I disagree with the advice as a flat out rule. (It's not common to all books.)
The issues are more subtle.
If you're actually interested in making inference about the population mean, the sample mean is at least an unbiased estimator of it, and has a number of other advantages. In fact, see the Gauss-Markov theorem - it's best linear unbiased.
If your variables are heavily skew, the problem comes with 'linear' - in some situations, all linear estimators may be bad, so the best of them may still be unattractive, so an estimator of the mean which is not-linear may be better, but it would require knowing something (or even quite a lot) about the distribution. We don't always have that luxury.
If you're not necessarily interested in inference relating to a population mean ("what's a typical age?", say or whether there's a more general location shift from one population to another, which might be phrased in terms of any location, or even of a test of one variable being stochastically larger than another), then casting that in terms of the population mean is either not necessary or likely counterproductive (in the last case).
So I think it comes down to thinking about:
what are your actual questions? Is population mean even a good thing to be asking about in this situation?
what is the best way to answer the question given the situation (skewness in this case)? Is using sample means the best approach to answering our questions of interest?
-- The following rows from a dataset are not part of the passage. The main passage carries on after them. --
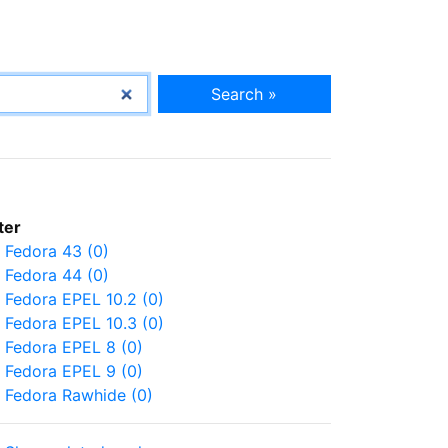
Search »
lter
Fedora 43 (0)
Fedora 44 (0)
Fedora EPEL 10.2 (0)
Fedora EPEL 10.3 (0)
Fedora EPEL 8 (0)
Fedora EPEL 9 (0)
Fedora Rawhide (0)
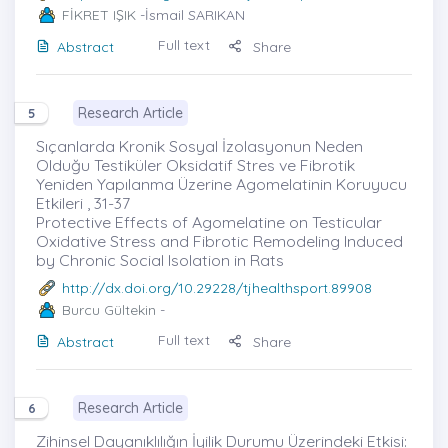
FİKRET IŞIK
-İsmail SARIKAN
Full text
Abstract
Share
Research Article
5
Sıçanlarda Kronik Sosyal İzolasyonun Neden
Olduğu Testiküler Oksidatif Stres ve Fibrotik
Yeniden Yapılanma Üzerine Agomelatinin Koruyucu
Etkileri , 31-37
Protective Effects of Agomelatine on Testicular
Oxidative Stress and Fibrotic Remodeling Induced
by Chronic Social Isolation in Rats
http://dx.doi.org/10.29228/tjhealthsport.89908
Burcu Gültekin
-
Full text
Abstract
Share
Research Article
6
Zihinsel Dayanıklılığın İyilik Durumu Üzerindeki Etkisi:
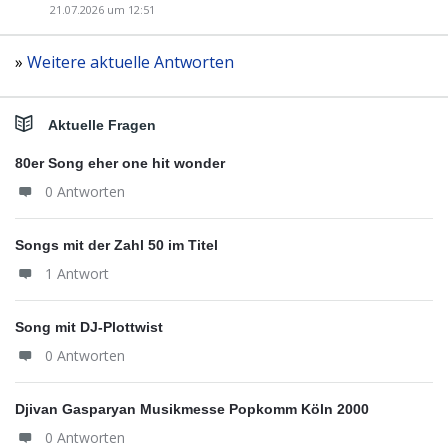
21.07.2026 um 12:51
»
Weitere aktuelle Antworten
Aktuelle Fragen
80er Song eher one hit wonder
0 Antworten
Songs mit der Zahl 50 im Titel
1 Antwort
Song mit DJ-Plottwist
0 Antworten
Djivan Gasparyan Musikmesse Popkomm Köln 2000
0 Antworten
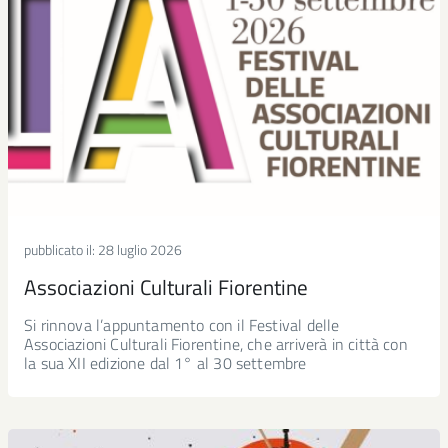
pubblicato il:
28 luglio 2026
Associazioni Culturali Fiorentine
Si rinnova l’appuntamento con il Festival delle
Associazioni Culturali Fiorentine, che arriverà in città con
la sua XII edizione dal 1° al 30 settembre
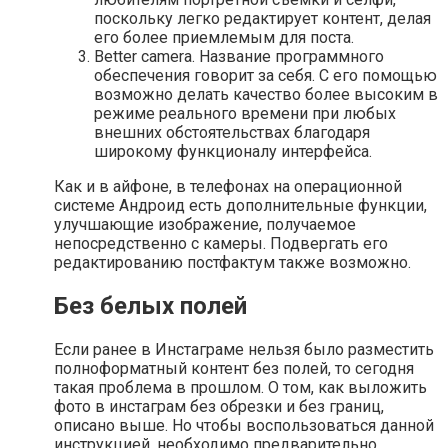
поскольку легко редактирует контент, делая
его более приемлемым для поста.
Better camera. Название программного
обеспечения говорит за себя. С его помощью
возможно делать качество более высоким в
режиме реального времени при любых
внешних обстоятельствах благодаря
широкому функционалу интерфейса.
Как и в айфоне, в телефонах на операционной
системе Андроид есть дополнительные функции,
улучшающие изображение, получаемое
непосредственно с камеры. Подвергать его
редактированию постфактум также возможно.
Без белых полей
Если ранее в Инстаграме нельзя было разместить
полноформатный контент без полей, то сегодня
такая проблема в прошлом. О том, как выложить
фото в инстаграм без обрезки и без границ,
описано выше. Но чтобы воспользоваться данной
инструкцией, необходимо предварительно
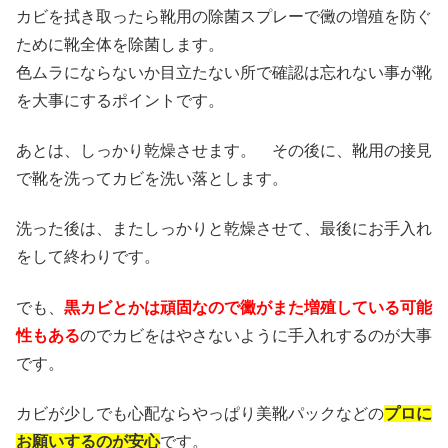
カビを拭き取ったら靴用の除菌スプレーで黴の増殖を防ぐ
ために靴全体を除菌します。
色ムラにならないか目立たない所で確認は忘れない事が靴
を大事にするポイントです。
あとは、しっかり乾燥させます。 その後に、靴用の接見
で靴を洗ってカビを洗い落とします。
洗った後は、またしっかりと乾燥させて、最後にお手入れ
をして終わりです。
でも、
黒カビとかは頑固なので黴がまた増殖している可能
性もある
のでカビをはやさないように手入れするのが大事
です。
カビが少しでも心配ならやっぱり美靴パックなどの
プロに
お願いするのが安心
です。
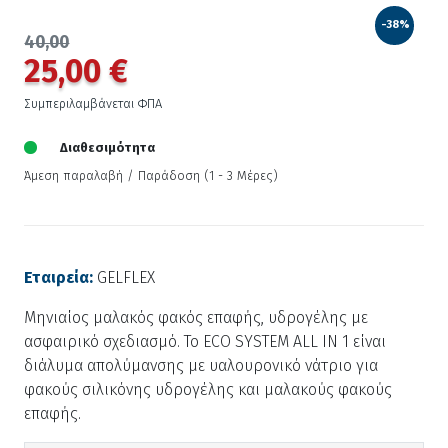
-38%
40,00
25,00 €
Συμπεριλαμβάνεται ΦΠΑ
Διαθεσιμότητα
Άμεση παραλαβή / Παράδoση (1 - 3 Μέρες)
Εταιρεία:
GELFLEX
Μηνιαίος μαλακός φακός επαφής, υδρογέλης με
ασφαιρικό σχεδιασμό. To ECO SYSTEM ALL IN 1 είναι
διάλυμα απολύμανσης με υαλουρονικό νάτριο για
φακούς σιλικόνης υδρογέλης και μαλακούς φακούς
επαφής.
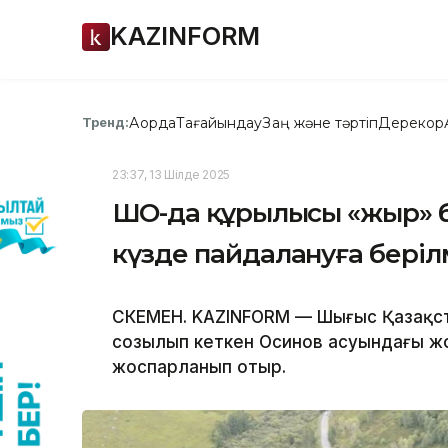
KAZINFORM
Ақорда
Тағайындау
Заң және тәртіп
Дерекқор
Тренд:
23:37, 13 Шілде 2025
ШҚО-да құрылысы «жыр» 
күзде пайдалануға бері
ӨСКЕМЕН. KAZINFORM — Шығыс Қазақс
созылып кеткен Осинов асуындағы жо
жоспарланып отыр.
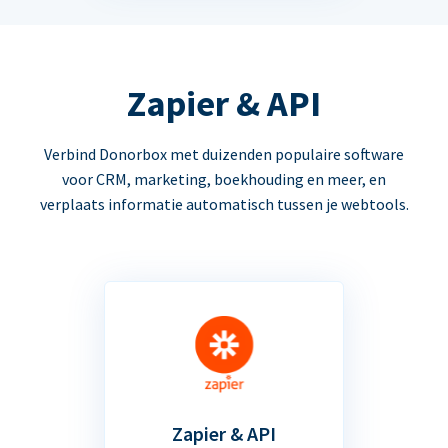
Zapier & API
Verbind Donorbox met duizenden populaire software
voor CRM, marketing, boekhouding en meer, en
verplaats informatie automatisch tussen je webtools.
Zapier & API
It may be that you have questions not directly about population means, but nevertheless sample means are a good way to look at those questions (estimating the population median of a waiting time that you assume to be distributed as ab exponential random variable, for example is better estimated as a particular fraction of the sample mean) ... or vice versa - the question might be about population means but sample means might not be the best way to answer that question.
Best Answer
For one, distributions more readily have a finite mean than a median or mode. Primary school analyses of these concepts for samples can obscure this issue with random variables. For the median to exist, you either require some value to have a CDF of exactly $\frac12$ (which is far from guaranteed for discrete distributions), or define how we fudge a median from values that get us as close as possible. For exactly one mode to exist, you need a unimodal distribution. For the mean to exist, you only need $\int_{\Bbb R}xdF(x)$ to be finite, with $F$ the CDF. What's more, if you want to define something analogous to $\Bbb E(X-\mu)^2$ with something replacing $\mu:=\Bbb EX$, why stop there? Do we want to define the "median-variance", for example, as the median of $(X-m)^2$, with $m$ the median of $X$? That adds further constraints, hard to fulfill and compute with, on the distributions we can work with. Of course, finite-mean distributions don't have to have finite variance, but you only need slightly lighter tails in the distribution to fix that.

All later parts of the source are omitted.